• _Work to be completed_
Each line from the start of the data below through the one containing "أهمية دعم بحث" must be reproduced exactly.

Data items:
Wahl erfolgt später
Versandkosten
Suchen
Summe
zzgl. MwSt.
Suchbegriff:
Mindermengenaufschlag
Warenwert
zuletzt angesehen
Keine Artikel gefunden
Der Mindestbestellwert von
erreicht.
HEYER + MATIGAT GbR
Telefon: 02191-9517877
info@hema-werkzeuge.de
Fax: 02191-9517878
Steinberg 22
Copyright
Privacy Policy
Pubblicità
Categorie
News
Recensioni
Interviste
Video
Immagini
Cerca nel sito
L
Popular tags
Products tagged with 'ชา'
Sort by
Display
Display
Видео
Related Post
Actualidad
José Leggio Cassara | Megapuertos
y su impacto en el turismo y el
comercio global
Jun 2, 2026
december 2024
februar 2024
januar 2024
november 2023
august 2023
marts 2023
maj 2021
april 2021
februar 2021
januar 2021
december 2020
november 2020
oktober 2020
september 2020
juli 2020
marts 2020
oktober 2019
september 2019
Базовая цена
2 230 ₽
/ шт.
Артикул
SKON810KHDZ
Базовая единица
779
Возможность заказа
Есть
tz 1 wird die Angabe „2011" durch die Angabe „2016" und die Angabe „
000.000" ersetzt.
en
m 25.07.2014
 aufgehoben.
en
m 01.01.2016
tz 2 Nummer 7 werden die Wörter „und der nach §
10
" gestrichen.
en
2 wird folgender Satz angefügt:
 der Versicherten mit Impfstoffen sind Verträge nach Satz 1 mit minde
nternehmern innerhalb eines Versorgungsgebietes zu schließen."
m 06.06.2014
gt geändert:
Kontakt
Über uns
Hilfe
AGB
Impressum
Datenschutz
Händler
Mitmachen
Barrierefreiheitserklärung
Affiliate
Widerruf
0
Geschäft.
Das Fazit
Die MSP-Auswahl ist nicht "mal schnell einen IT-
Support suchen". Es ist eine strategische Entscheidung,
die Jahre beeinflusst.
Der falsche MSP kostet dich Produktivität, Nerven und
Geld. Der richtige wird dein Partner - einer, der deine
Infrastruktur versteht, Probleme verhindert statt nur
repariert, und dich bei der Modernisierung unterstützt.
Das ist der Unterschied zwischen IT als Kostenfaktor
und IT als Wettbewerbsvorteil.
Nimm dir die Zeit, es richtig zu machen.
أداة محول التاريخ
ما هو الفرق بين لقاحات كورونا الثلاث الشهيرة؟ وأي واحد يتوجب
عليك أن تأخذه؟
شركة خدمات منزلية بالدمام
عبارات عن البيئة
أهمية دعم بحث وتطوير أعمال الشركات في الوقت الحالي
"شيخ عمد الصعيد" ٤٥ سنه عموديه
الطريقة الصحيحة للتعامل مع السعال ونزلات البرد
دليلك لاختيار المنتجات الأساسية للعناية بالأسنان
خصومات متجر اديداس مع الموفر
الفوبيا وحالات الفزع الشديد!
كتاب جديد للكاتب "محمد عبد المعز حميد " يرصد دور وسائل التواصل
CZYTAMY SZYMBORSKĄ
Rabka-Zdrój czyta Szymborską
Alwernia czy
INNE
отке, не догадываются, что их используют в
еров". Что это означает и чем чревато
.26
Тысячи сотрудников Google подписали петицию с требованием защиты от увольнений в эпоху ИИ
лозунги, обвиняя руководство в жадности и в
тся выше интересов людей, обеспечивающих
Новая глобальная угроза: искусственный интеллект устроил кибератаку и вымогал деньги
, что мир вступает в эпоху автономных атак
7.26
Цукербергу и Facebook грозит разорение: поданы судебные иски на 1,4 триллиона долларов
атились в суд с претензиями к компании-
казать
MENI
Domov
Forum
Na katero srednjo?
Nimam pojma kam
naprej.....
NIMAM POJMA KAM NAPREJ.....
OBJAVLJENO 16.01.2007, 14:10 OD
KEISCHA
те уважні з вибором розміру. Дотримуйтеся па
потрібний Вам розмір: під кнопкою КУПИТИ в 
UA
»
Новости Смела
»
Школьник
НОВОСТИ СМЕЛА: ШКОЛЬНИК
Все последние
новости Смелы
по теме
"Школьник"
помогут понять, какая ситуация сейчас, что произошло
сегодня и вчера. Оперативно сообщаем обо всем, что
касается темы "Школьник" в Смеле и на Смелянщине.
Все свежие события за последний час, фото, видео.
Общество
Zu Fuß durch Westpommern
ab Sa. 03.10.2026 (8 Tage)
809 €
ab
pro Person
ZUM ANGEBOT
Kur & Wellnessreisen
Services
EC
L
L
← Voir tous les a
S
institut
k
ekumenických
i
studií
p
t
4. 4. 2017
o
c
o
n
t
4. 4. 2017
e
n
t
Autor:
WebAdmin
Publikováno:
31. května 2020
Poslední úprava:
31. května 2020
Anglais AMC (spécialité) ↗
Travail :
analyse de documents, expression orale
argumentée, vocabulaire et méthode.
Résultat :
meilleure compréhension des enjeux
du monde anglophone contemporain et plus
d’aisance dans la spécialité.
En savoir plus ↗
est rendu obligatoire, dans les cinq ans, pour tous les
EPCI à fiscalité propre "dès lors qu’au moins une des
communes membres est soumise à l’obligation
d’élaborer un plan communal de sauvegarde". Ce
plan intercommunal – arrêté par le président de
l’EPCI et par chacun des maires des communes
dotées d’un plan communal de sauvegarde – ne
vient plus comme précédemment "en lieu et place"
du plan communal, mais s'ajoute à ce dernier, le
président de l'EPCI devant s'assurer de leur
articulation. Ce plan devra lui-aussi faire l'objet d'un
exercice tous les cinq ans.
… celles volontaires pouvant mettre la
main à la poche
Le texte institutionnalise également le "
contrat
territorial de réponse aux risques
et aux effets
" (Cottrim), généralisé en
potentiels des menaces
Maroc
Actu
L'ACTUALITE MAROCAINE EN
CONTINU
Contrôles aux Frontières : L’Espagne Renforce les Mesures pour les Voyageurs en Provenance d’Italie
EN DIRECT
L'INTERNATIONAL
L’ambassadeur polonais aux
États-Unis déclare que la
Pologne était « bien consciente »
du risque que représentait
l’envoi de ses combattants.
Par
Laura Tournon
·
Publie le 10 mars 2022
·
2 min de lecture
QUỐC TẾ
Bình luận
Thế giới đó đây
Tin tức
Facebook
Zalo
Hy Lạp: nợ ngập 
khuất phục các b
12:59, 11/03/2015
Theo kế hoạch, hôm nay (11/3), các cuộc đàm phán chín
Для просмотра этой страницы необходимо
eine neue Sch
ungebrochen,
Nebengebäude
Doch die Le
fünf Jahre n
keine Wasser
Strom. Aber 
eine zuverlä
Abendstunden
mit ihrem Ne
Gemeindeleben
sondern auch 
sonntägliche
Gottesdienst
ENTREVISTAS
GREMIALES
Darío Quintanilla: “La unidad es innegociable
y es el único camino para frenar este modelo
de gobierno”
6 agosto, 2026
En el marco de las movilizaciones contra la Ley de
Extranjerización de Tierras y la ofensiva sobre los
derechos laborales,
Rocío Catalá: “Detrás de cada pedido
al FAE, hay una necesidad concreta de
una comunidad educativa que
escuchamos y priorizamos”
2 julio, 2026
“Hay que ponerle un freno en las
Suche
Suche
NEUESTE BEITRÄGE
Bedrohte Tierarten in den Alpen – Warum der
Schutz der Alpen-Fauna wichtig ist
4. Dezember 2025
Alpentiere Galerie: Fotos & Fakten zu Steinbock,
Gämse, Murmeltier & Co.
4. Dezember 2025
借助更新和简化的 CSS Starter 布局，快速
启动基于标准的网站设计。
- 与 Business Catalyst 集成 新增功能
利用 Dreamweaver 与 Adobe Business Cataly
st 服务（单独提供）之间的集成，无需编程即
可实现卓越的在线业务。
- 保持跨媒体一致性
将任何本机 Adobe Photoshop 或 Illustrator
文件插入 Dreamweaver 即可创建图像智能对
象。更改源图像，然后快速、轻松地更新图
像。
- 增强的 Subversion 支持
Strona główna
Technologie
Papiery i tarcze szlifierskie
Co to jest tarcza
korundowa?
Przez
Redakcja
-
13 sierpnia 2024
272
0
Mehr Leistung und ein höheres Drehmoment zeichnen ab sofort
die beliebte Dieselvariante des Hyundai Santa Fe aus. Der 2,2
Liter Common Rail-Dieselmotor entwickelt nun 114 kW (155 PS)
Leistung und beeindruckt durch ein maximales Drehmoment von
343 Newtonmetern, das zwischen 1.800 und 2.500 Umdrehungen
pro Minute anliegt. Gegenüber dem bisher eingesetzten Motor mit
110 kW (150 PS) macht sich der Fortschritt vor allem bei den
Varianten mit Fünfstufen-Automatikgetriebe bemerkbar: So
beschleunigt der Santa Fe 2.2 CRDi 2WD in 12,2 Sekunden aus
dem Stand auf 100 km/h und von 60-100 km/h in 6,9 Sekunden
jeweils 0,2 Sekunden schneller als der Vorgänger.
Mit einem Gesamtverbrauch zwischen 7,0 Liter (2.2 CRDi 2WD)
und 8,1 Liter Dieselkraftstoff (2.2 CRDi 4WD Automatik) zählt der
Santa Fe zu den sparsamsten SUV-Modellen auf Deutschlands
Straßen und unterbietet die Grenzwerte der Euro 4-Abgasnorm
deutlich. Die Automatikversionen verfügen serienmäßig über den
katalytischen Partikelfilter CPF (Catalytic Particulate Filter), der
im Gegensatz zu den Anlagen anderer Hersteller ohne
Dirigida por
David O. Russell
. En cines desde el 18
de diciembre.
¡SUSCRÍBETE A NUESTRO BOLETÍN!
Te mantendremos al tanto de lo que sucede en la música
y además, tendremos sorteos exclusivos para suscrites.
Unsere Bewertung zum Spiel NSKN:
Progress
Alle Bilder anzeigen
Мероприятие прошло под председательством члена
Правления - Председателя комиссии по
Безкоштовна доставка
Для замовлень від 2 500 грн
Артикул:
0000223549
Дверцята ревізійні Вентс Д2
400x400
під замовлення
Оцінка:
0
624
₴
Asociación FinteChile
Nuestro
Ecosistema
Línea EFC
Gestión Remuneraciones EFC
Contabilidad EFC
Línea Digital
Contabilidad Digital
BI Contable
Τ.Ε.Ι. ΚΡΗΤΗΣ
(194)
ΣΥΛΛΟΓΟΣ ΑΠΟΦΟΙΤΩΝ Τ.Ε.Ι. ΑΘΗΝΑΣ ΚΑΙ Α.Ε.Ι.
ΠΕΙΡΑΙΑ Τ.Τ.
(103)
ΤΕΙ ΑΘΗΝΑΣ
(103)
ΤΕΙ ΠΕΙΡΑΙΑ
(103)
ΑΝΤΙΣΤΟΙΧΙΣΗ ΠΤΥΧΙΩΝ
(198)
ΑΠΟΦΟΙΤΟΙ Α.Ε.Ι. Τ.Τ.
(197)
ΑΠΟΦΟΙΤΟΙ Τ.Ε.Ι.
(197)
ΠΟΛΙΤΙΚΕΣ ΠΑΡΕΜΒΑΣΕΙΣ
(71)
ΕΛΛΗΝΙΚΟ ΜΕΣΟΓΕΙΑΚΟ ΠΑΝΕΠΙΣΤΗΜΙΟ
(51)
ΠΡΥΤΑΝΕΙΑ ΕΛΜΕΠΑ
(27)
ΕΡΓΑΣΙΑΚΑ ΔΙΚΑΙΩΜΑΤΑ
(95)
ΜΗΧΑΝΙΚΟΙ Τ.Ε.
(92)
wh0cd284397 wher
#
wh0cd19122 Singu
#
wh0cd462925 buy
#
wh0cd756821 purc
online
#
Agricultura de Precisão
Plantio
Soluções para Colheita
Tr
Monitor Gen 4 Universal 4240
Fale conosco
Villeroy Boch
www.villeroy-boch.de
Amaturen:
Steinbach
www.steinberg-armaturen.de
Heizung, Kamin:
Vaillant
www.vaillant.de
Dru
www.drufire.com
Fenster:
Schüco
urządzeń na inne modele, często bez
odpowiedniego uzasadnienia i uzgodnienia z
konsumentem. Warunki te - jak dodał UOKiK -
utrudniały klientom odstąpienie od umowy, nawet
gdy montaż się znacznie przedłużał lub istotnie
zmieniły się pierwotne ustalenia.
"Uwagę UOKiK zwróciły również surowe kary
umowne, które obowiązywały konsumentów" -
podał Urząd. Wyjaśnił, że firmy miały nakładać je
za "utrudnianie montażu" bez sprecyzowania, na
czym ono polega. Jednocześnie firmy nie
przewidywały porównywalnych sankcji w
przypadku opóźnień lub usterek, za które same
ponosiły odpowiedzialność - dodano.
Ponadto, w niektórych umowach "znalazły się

• _Worked solution_
Wahl erfolgt später
Versandkosten
Suchen
Summe
zzgl. MwSt.
Suchbegriff:
Mindermengenaufschlag
Warenwert
zuletzt angesehen
Keine Artikel gefunden
Der Mindestbestellwert von
erreicht.
HEYER + MATIGAT GbR
Telefon: 02191-9517877
info@hema-werkzeuge.de
Fax: 02191-9517878
Steinberg 22
Copyright
Privacy Policy
Pubblicità
Categorie
News
Recensioni
Interviste
Video
Immagini
Cerca nel sito
L
Popular tags
Products tagged with 'ชา'
Sort by
Display
Display
Видео
Related Post
Actualidad
José Leggio Cassara | Megapuertos
y su impacto en el turismo y el
comercio global
Jun 2, 2026
december 2024
februar 2024
januar 2024
november 2023
august 2023
marts 2023
maj 2021
april 2021
februar 2021
januar 2021
december 2020
november 2020
oktober 2020
september 2020
juli 2020
marts 2020
oktober 2019
september 2019
Базовая цена
2 230 ₽
/ шт.
Артикул
SKON810KHDZ
Базовая единица
779
Возможность заказа
Есть
tz 1 wird die Angabe „2011" durch die Angabe „2016" und die Angabe „
000.000" ersetzt.
en
m 25.07.2014
 aufgehoben.
en
m 01.01.2016
tz 2 Nummer 7 werden die Wörter „und der nach §
10
" gestrichen.
en
2 wird folgender Satz angefügt:
 der Versicherten mit Impfstoffen sind Verträge nach Satz 1 mit minde
nternehmern innerhalb eines Versorgungsgebietes zu schließen."
m 06.06.2014
gt geändert:
Kontakt
Über uns
Hilfe
AGB
Impressum
Datenschutz
Händler
Mitmachen
Barrierefreiheitserklärung
Affiliate
Widerruf
0
Geschäft.
Das Fazit
Die MSP-Auswahl ist nicht "mal schnell einen IT-
Support suchen". Es ist eine strategische Entscheidung,
die Jahre beeinflusst.
Der falsche MSP kostet dich Produktivität, Nerven und
Geld. Der richtige wird dein Partner - einer, der deine
Infrastruktur versteht, Probleme verhindert statt nur
repariert, und dich bei der Modernisierung unterstützt.
Das ist der Unterschied zwischen IT als Kostenfaktor
und IT als Wettbewerbsvorteil.
Nimm dir die Zeit, es richtig zu machen.
أداة محول التاريخ
ما هو الفرق بين لقاحات كورونا الثلاث الشهيرة؟ وأي واحد يتوجب
عليك أن تأخذه؟
شركة خدمات منزلية بالدمام
عبارات عن البيئة
أهمية دعم بحث وتطوير أعمال الشركات في الوقت الحالي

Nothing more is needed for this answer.